Foi missionário anglicano na Índia.
PhD em Cambrige em Antigo Testamento.
Foi reitor da All Nations Christian College e lecionou na Union Biblical Seminary, em Pune, Índia. Também, foi presidente do grupo de trabalho de Lausanne, que foi responsável pelo Compromisso da Cidade do Cabo, de 2016. Atualmente, é diretor internacional da Lagham Partnership

Áreas de pesquisa:
Missiologia; Antigo Testamento.
Defende que os planos de Deus dirigem os propósitos do povo de Deus e que as Escrituras possuem uma base missional e a missão é o seu tema geral

Principais obras:
A missão do Povo de Deus
A Missão de Deus

Don Richardson

Missionário canadense entre tribos da Indonésia.
Formado pelo Prairie Bible Institute e pelo Summer Institute of Linguistics.
É professor e diretor de Estudos dos povos tribais em US Center of World Mission, em Pasadena, EUA.

Áreas de pesquisa:
Antropologia missionária e contextualização.
O autor defende a ideia de que cada cultura possui analogias redentoras para a apresentação do evangelho.

Principais obras:
Fator Melquisedeque
Totem da Paz
Senhores da Terra

Paul G. Hiebert

Foi pastor e missionário na Índia.
Formou-se no Mennonite Brethren Biblical Seminary, na Índia, e recebeu seu PhD pela Universidade de Minnesota.
Foi professor de Missão e Antropologia no Fuller Theological Seminary e no Trinity Theological Seminary.

Áreas de pesquisa:
Antropologia missionária. Formulou o conceito de “meio excluído”. Para Hiebert, os Ocidentais tinham facilidade em crer apenas no invisível do outro mundo, e no visível deste mundo. O meio excluído seria o invisível deste mundo, em que os não ocidentais teriam mais facilidade de crer.
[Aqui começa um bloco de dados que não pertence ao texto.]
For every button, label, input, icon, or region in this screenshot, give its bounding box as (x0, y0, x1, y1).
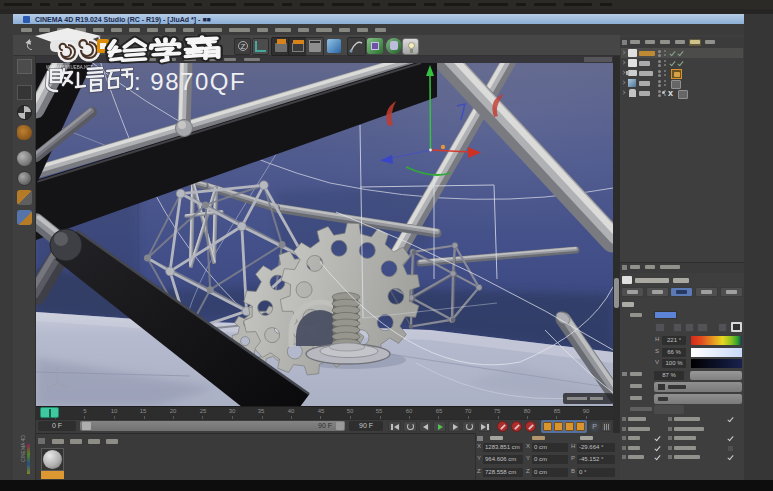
svg-text:: 9870QF: : 9870QF (134, 68, 246, 95)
Principais obras publicadas no Brasil:
O evangelho e a diversidade das culturas
Transformando cosmovisões

Eugene Nida

Foi pastor e missionário americano entre os Tarahumara, no México.
Mestre em Grego do NT pela Universidade da Califórnia e Ph.D em Linguística pela Universidade de Michigan.
Foi linguísta da American Bible Society e um dos fundadores da Wicliffe Bible Translators. Foi um dos primeiros mestres da disciplina de Estudos de Tradução.

Áreas de pesquisa:
Linguística e tradução da Bíblia. Autor da Teoria de Tradução por Equivalência Dinâmica, que propunha apresentar uma tradução do pensamento da língua fonte, ao invés de uma tradução palavra por palavra.

Principais obras publicadas no Brasil:
Costumes e culturas

Ralph Winter

Foi missionário americano na Guatemala.
Recebeu seu B.Div no Fuller Theology Seminary e foi professor do Fuller Seminary, em Pasadena.
Fundou a William Carey Library e a U.S. Center for World Mission. Em Lausanne, apresentou a ideia de Povos Não Alcançados pelo evangelho. Chamava-se a si mesmo de “engenheiro social cristão”.

Áreas de pesquisa:
Estratégia de missões. Apresentou a ideia de “povos escondidos”, os chamados Povos Não Alcançados, demonstrando que o foco das fronteiras da missão deveria deixar de ser político, para ser cultural.